Published historically by houses such as Masson and circulated within bibliographic networks including Gallica, Bibliothèque nationale de France, and indexing services akin to PubMed and Web of Science, the journal maintained editorial boards featuring practitioners from Université Paris Cité, Université de Strasbourg, Université Grenoble Alpes, and hospitals like Hôpital Necker–Enfants Malades and Hôpital Cochin. Editorial policies engaged with peer review practices adopted across journals such as Nature, Science, The Lancet Psychiatry, and JAMA Psychiatry, while also corresponding with national regulatory frameworks involving agencies like Haute Autorité de Santé and funding bodies such as Agence Nationale de la Recherche. Distribution networks connected the journal to libraries at Bibliothèque Sainte-Geneviève, university departments at University College London, and collections at museums like Musée de l'Homme.

Indexing and Abstracting

The journal has been abstracted in major databases comparable to Index Medicus, Embase, Scopus, PsycINFO, and regional indexes maintained by Bibliothèque nationale de France and European Library. Citation tracking aligned with services like Google Scholar, CrossRef, Clarivate Analytics, and institutional repositories at HAL (open archive). Its metadata conformances paralleled standards from organizations such as NISO, DOAJ, and the metadata practices of publishers like Elsevier, Springer Nature, and Wiley-Blackwell.

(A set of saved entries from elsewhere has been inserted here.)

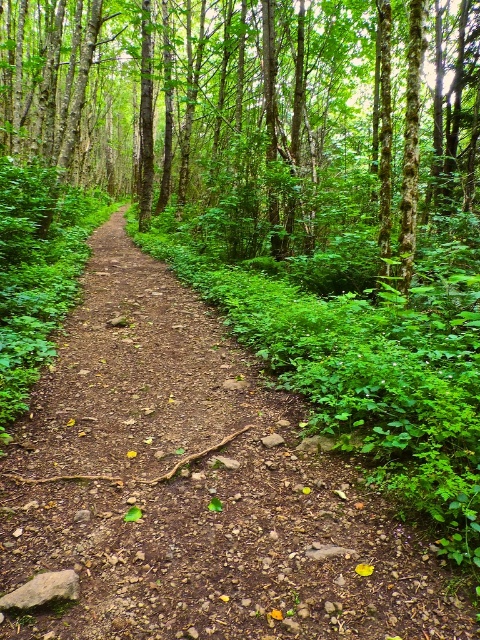 From the picture: You are a hiker walking along the brown dirt path at center and the brown rough tree at center. Which one is narrower in width?

The brown dirt path at center is narrower in width compared to the brown rough tree at center.

You are hiking along the forest trail and want to take a photo of the brown dirt path at center and the brown rough tree at center. Which object should you focus on first if you want the one closer to you to be sharp?

The brown dirt path at center is in front of the brown rough tree at center, so you should focus on the brown dirt path at center first to ensure it is sharp. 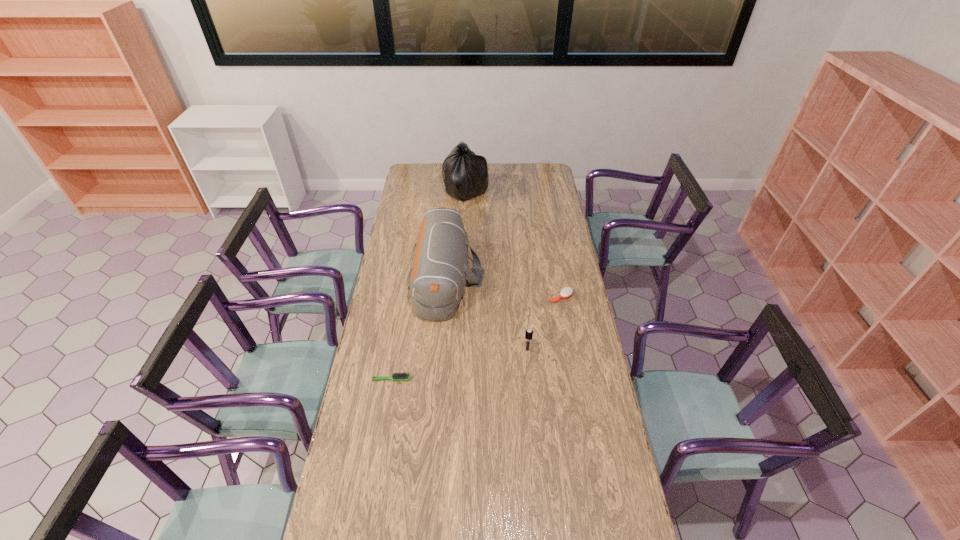 At what (x,y) coordinates should I click in order to perform the action: click on free space located on the right of the duffel bag. Please return your answer as a coordinate pair (x, y). The height and width of the screenshot is (540, 960). Looking at the image, I should click on (568, 278).

This screenshot has width=960, height=540. I want to click on vacant space located 0.240m on the front of the second nearest hairbrush, so click(533, 407).

Identify the location of free space located 0.060m on the back of the rightmost hairbrush. (559, 281).

This screenshot has width=960, height=540. In order to click on vacant space located on the back of the nearest object in this screenshot , I will do `click(400, 327)`.

Where is `object located in the far edge section of the desktop`? The width and height of the screenshot is (960, 540). object located in the far edge section of the desktop is located at coordinates (465, 174).

Identify the location of duffel bag that is at the left edge. (437, 279).

Locate an element on the screen. The image size is (960, 540). hairbrush situated at the left edge is located at coordinates (401, 376).

Where is `object that is positioned at the right edge`? object that is positioned at the right edge is located at coordinates (566, 292).

Identify the location of vacant space at the far edge. This screenshot has height=540, width=960. (437, 167).

Find the location of a particular element. vacant position at the left edge of the desktop is located at coordinates (343, 471). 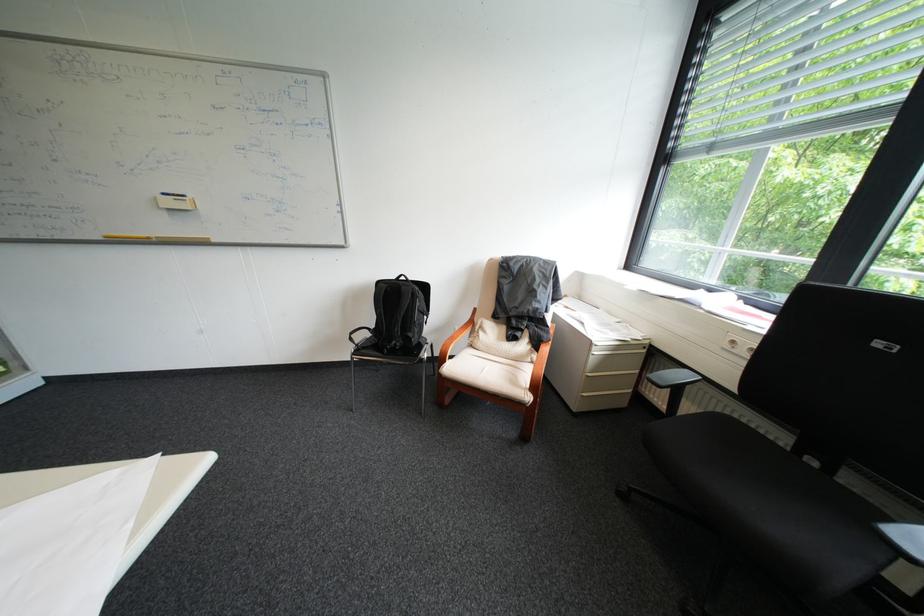 Where is `wooden chair armrest`? This screenshot has height=616, width=924. wooden chair armrest is located at coordinates (453, 341). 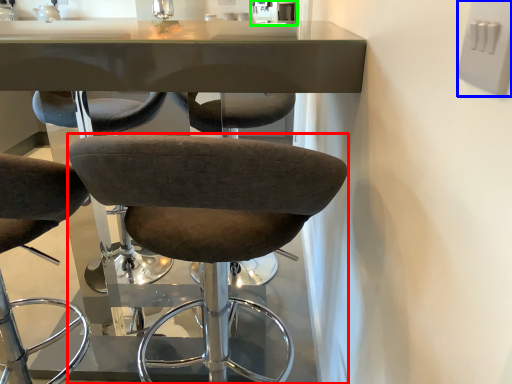 Question: Based on their relative distances, which object is farther from chair (highlighted by a red box)? Choose from electric outlet (highlighted by a blue box) and sink (highlighted by a green box).

Choices:
 (A) electric outlet
 (B) sink

Answer: (B) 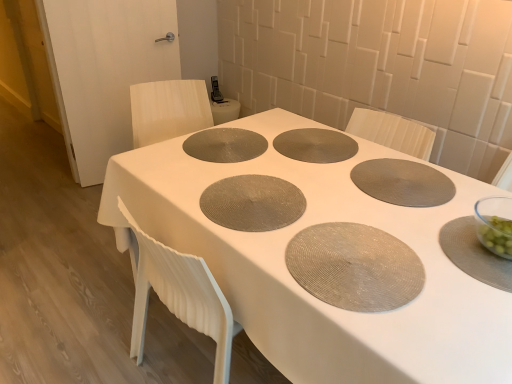 Image resolution: width=512 pixels, height=384 pixels. I want to click on free spot in front of matte gray placemat at center, positioned as the 3th pizza pan in right-to-left order, so click(283, 251). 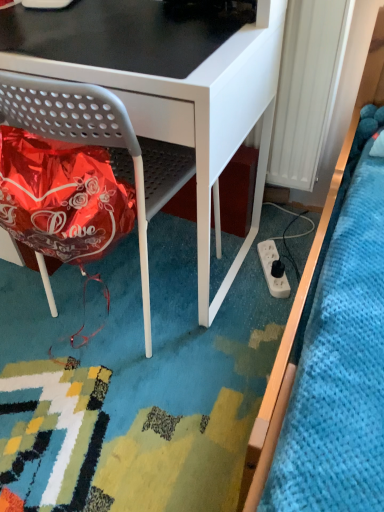 Question: Does matte gray chair at lower left have a lesser height compared to white plastic radiator at right?

Choices:
 (A) yes
 (B) no

Answer: (B)

Question: Is matte gray chair at lower left oriented towards white plastic radiator at right?

Choices:
 (A) yes
 (B) no

Answer: (B)

Question: From the image's perspective, is matte gray chair at lower left above white plastic radiator at right?

Choices:
 (A) no
 (B) yes

Answer: (A)

Question: From the image's perspective, is matte gray chair at lower left below white plastic radiator at right?

Choices:
 (A) yes
 (B) no

Answer: (A)

Question: Considering the relative sizes of matte gray chair at lower left and white plastic radiator at right in the image provided, is matte gray chair at lower left wider than white plastic radiator at right?

Choices:
 (A) no
 (B) yes

Answer: (B)

Question: From the image's perspective, is white plastic power plugs and sockets at lower right positioned above or below matte gray chair at lower left?

Choices:
 (A) below
 (B) above

Answer: (A)

Question: Visually, is white plastic power plugs and sockets at lower right positioned to the left or to the right of matte gray chair at lower left?

Choices:
 (A) right
 (B) left

Answer: (A)

Question: Do you think white plastic power plugs and sockets at lower right is within matte gray chair at lower left, or outside of it?

Choices:
 (A) outside
 (B) inside

Answer: (A)

Question: Is white plastic power plugs and sockets at lower right bigger or smaller than matte gray chair at lower left?

Choices:
 (A) small
 (B) big

Answer: (A)

Question: Which is correct: white plastic power plugs and sockets at lower right is inside white plastic radiator at right, or outside of it?

Choices:
 (A) inside
 (B) outside

Answer: (B)

Question: Looking at their shapes, would you say white plastic power plugs and sockets at lower right is wider or thinner than white plastic radiator at right?

Choices:
 (A) wide
 (B) thin

Answer: (A)

Question: In the image, is white plastic power plugs and sockets at lower right positioned in front of or behind white plastic radiator at right?

Choices:
 (A) behind
 (B) front

Answer: (A)

Question: Is point (269, 270) positioned closer to the camera than point (289, 122)?

Choices:
 (A) farther
 (B) closer

Answer: (A)

Question: Is point (170, 166) positioned closer to the camera than point (302, 160)?

Choices:
 (A) farther
 (B) closer

Answer: (B)

Question: Considering the positions of matte gray chair at lower left and white plastic radiator at right in the image, is matte gray chair at lower left taller or shorter than white plastic radiator at right?

Choices:
 (A) short
 (B) tall

Answer: (B)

Notable Contributors and Articles

Over its long run the journal featured work by eminent clinicians and scholars with ties to major figures and institutions including Jean-Martin Charcot, Pierre Janet, Henri Ey, Jean Delay, Frantz Fanon, Donald Winnicott, Emil Kraepelin, Eugen Bleuler, Sigmund Freud, Carl Jung, Jacques Lacan, Philippe Pinel, Paul Broca, Camillo Golgi, Santiago Ramón y Cajal, Georges Canguilhem, Michel Foucault, Jean-Paul Sartre, Simone de Beauvoir, Henri Laborit, André Breton, Gaston Bachelard, Julien Offray de La Mettrie, Émile Durkheim, Marc Bloch, Pierre Bourdieu, Jacques Monod, Louis Pasteur, Alexandre Luria, Lev Vygotsky, Alexander Fleming, Antoine-Laurent de Lavoisier, Paul Valéry, André Gide, Claude Lévi-Strauss, Roland Barthes, Maurice Merleau-Ponty, Hannah Arendt, Simone Weil, Albert Camus, Georges Pompidou, Charles de Gaulle, Maurice Ravel, Sergei Prokofiev, Igor Stravinsky, Pablo Picasso, Henri Matisse, Marcel Proust, Gustave Flaubert, Victor Hugo, Honoré de Balzac, Stendhal, Voltaire, Jean-Jacques Rousseau, Denis Diderot, Blaise Pascal, René Descartes. Landmark articles included clinical-pathological reports, theoretical syntheses, and critiques that influenced practices in psychiatric hospitals and academic departments across Europe and the Americas.

Impact and Reception

The journal influenced clinical practice and academic debate in psychiatric centers affiliated with Salpêtrière Hospital, Hôpital Sainte-Anne, Institut Pasteur, Karolinska Institute, and universities such as Sorbonne University, Université Paris Cité, University of Oxford, University of Cambridge, and Harvard University. Its reception among contemporaries connected it to broader intellectual currents involving Existentialism, psychoanalytic movements under Sigmund Freud and Jacques Lacan, and critiques by historians like Michel Foucault and sociologists such as Émile Durkheim and Pierre Bourdieu. The journal’s archives are consulted by researchers at institutions such as Bibliothèque nationale de France, Wellcome Collection, National Library of Medicine, and Bibliothèque Sainte-Geneviève for the study of psychiatric historiography, clinical methodology, and the evolution of nosology.